On Tue, Jan 02, 2018 at 01:00:03PM -0600, Bjorn Helgaas wrote:
[+cc Greg, linux-kernel]
Hi Max,
Thanks for the report!
On Tue, Jan 02, 2018 at 01:50:23AM +0200, Max Gurtovoy wrote:
hi all,
I encountered a strange phenomena using 2 different pci drivers
(nvme and mlx5_core) since 4.15-rc1:
when I try to unload the modules using "modprobe -r" cmd it calls
the .probe function right after calling the .remove function and the
module is not realy unloaded.
I think there is some race condition because when I added a
msleep(1000) after "pci_unregister_driver(&nvme_driver);" (in the
nvme module testing, it also worked in the mlx5_core), the issue
seems to dissapear.
You say "since 4.15-rc1". Does that mean it's a regression? If so,
what's the most recent kernel that does not have this problem? Worst
case, you could bisect to find where it broke.

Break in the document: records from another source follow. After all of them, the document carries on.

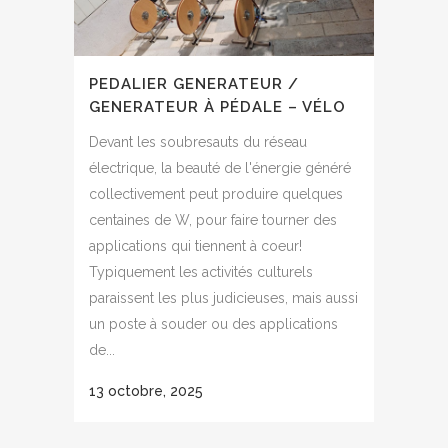
PEDALIER GENERATEUR /
GENERATEUR À PÉDALE – VÉLO
Devant les soubresauts du réseau
électrique, la beauté de l'énergie généré
collectivement peut produire quelques
centaines de W, pour faire tourner des
applications qui tiennent à coeur!
Typiquement les activités culturels
paraissent les plus judicieuses, mais aussi
un poste à souder ou des applications
de...
13 octobre, 2025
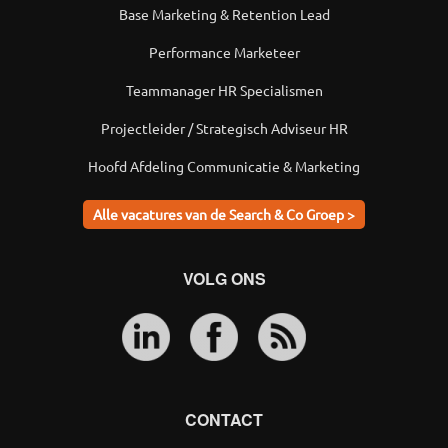
Base Marketing & Retention Lead
Performance Marketeer
Teammanager HR Specialismen
Projectleider / Strategisch Adviseur HR
Hoofd Afdeling Communicatie & Marketing
Alle vacatures van de Search & Co Groep >
VOLG ONS
CONTACT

I don't see anything obvious in the drivers/pci changes between v4.14
and v4.15-rc1. Module loading and driver binding is mostly driven by
the driver core and udev. Maybe you could learn something with
"udevadm monitor" or by turning on the some of the debug in
lib/kobject_uevent.c?
This should be resolved in 4.15-rc6, there was a regression in -rc1 in
this area when dealing with uevents over netlink.
Max, can you test -rc6 to verify if this is really fixed or not?
thanks,
greg k-h